It’s very ironic that Stalin picked this very American, capitalist style for his favorite buildings. Even more ironic is the way that the Objectivists lead by Ayn Rand picked an art aestetic art aestetic very similar to socialist realism, maybe with a little more art deco thrown in.
There is a common theme that runs through Ayn Rand’s life and work – grand ideas and ideals not realized. Rand herself, was so obsessed with capital and investement, yet never invested much of her money. She opposed government monetary control, yet supported Objectivist #2 – Alan Greenspan himself.
Rand’s work is full of references to things that never came to life. In “Fountainhead”, Roark’s boss, Henry Cameron, has a blueprint of an unbuilt skyscraper on his wall. Also in that book, there’s the statue of “Industry” that never went in to the lobby of the fictional Cosmo-Slotnick Building, described as “.. a slender naked body of a man who looked as if he could break through the steel plate of a battleship …”.
I am endlessly fascinated with ghostly architecture. There’s a special space in my mind’s eye for ghost structures. The fictional ones, like Henry Cameron’s Dana Building. The destroyed ones – the World Trade Center, the Singer Building, the old Penn Station, the Zeppelin mooring tower on top of the Empire State Building, and many more. And the ones that were never built – like the 8th Stalinist sister, the Palace of the Soviets, with a gigantic statue of Lenin so big and so high up top, that it needs shortened legs and torso to preserve the perspective.
The very real Municipal Building also has a giant statue on its top. While not as huge as the Lenin one, still, in New York it’s only second to the Statue of Liberty in size. The statue by Adolf A. Weinman is called “Civic Fame”. She battled wind, rain, snow and smog for almost a hundred years now.
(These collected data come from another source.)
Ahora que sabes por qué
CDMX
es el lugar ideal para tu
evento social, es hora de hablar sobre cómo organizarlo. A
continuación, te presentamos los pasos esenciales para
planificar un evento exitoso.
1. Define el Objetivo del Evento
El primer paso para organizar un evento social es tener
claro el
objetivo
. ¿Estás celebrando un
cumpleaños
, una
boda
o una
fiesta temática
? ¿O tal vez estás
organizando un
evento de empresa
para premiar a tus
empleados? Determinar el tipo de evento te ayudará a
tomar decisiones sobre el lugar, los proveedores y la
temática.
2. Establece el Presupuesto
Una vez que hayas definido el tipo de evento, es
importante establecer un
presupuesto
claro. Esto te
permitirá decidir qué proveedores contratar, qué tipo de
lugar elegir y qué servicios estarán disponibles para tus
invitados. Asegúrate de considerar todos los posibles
Her hand dropped through a skylight in a cafeteria on 26th floor in ’36 and had to be repaired, and in ’91 she took a helicopter ride up and down for cleaning and further restorations.
The model for “Civic Fame”, Audrey Munson, had an even harder and more intense life. At the turn of the century she was a supermodel for sculptors and painters. In some sense that yielded a much more permanent record of her than most of today’s supermodels will enjoy as there are literally dozens of important sculptures of her in New York City and around the world bearing her likeness. When the movies came about, she became an actress and entered history books as the first known woman to star in a movie naked. Well, tastefully, as an artist’s model.
There’s a book about her life, the Wikipedia article, this woman had the most unusual and tragic life. From the height of fame, through the court case involving a doctor who killed his wife to be with her, to financial destitution and into the mental asylum at 39 where she died at the age of 104 (!).
I wonder what she felt like standing in front of the Municipal building, knowing that it was her at the very top, with a shield and a crown.
The city website says that the crown has some dolphins on it, but even with this magnification I can’t see them.
All I know is, now I just have to find as many instances of Audrey Munson in New York City’s buildings and museums. That will be an interesting photographic project. I wonder if it’s her on the Eastern Airlines Building mural.